Tommy walked in and closed the door. He stood before her, out of breath. Brittany was beyond startled. “Just listen before you throw me out,” he said. “You said your piece and now I need to tell you something,” he spoke fast and with an intensity that surprised even him. “You have to cut me some slack. You can’t be here, at this hospital, and dictate how I react to you. You are irritating and confusing and you make me crazy,” he sat down on her couch and continued. “But you are also wrong. You think I look at you and see your HIV. You think you aren’t able to have a relationship. But you have convinced yourself of this without giving me or anyone else a chance. I am infuriated that some jackass would question your ability to be a doctor. It infuriates me that you just let it happen. I get that this is your issue, but really, it isn’t going to change if the only people who fight against prejudice are those directly affected by it. You didn’t choose to be attacked, you didn’t choose to contract HIV, yet you are alone with the consequences and it isn’t fair. I also don’t know why I care. I don’t know why you get to me and I don’t know how to get through to you. I’m sorry if I didn’t react the way I should have, but I don’t know what’s the right thing to do,” Tommy stopped and sighed. He realized the extent of his rant and turned to look at her.

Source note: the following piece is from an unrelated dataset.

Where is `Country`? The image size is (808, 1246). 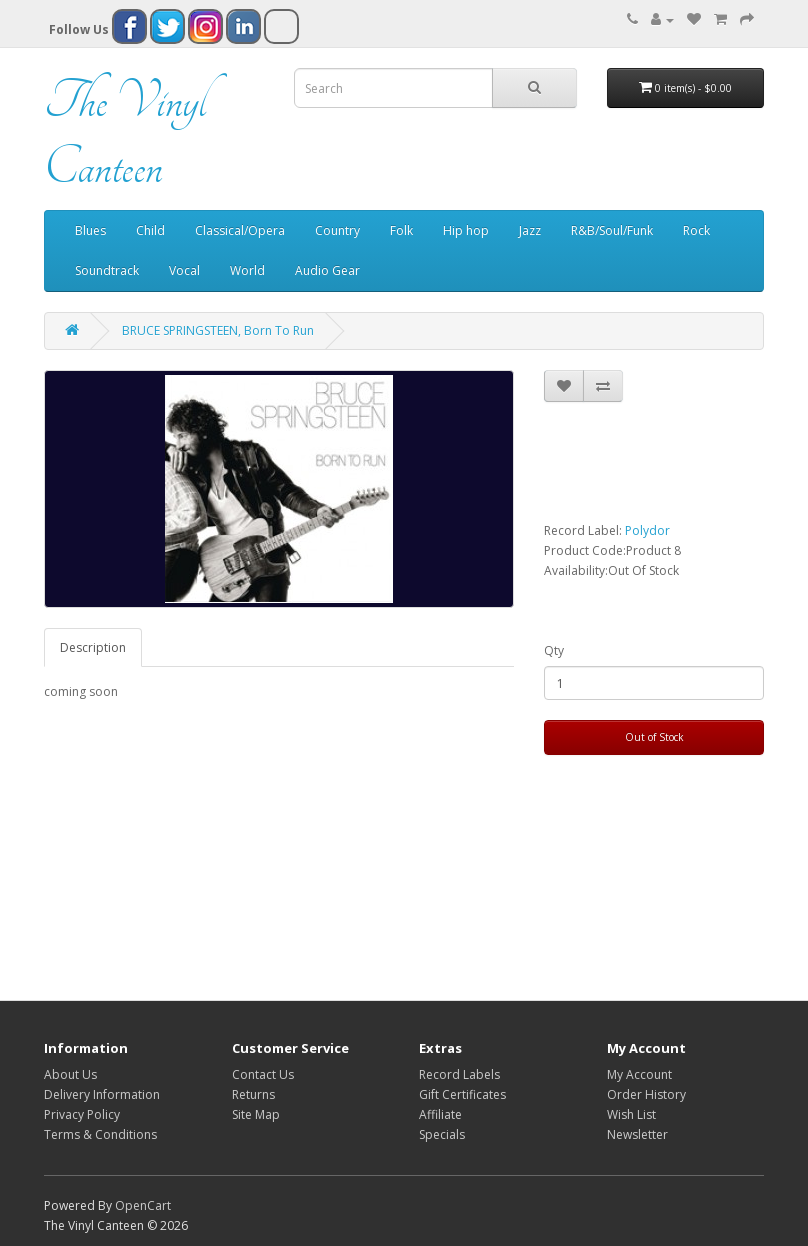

Brittany sat in silence and wiped the tears, which had fallen down her cheeks. She stood up from her desk and walked over to him. She knelt in front of him and took his hands in hers. “You have nothing to be sorry about. You are right to feel the way you do and I am sorry I gave you the wrong impression about how you need to react. In case you haven’t noticed, I am not the best at expressing my feelings. I think it has been a long few days for you and I think you are on overload,” she stood up and he felt her break their connection. “Look, I am not the one to get involved with. You have so much to offer, Tommy, you need to leave me and go live your life. I am not your problem to fix and I don’t need to be rescued. I am happy with my life,” she lied

Tommy stood up and nodded. “Okay. I get it,” he turned and walked to the door. “But I don’t think you’re happy, and neither am I,” he said and left the office, leaving her alone again.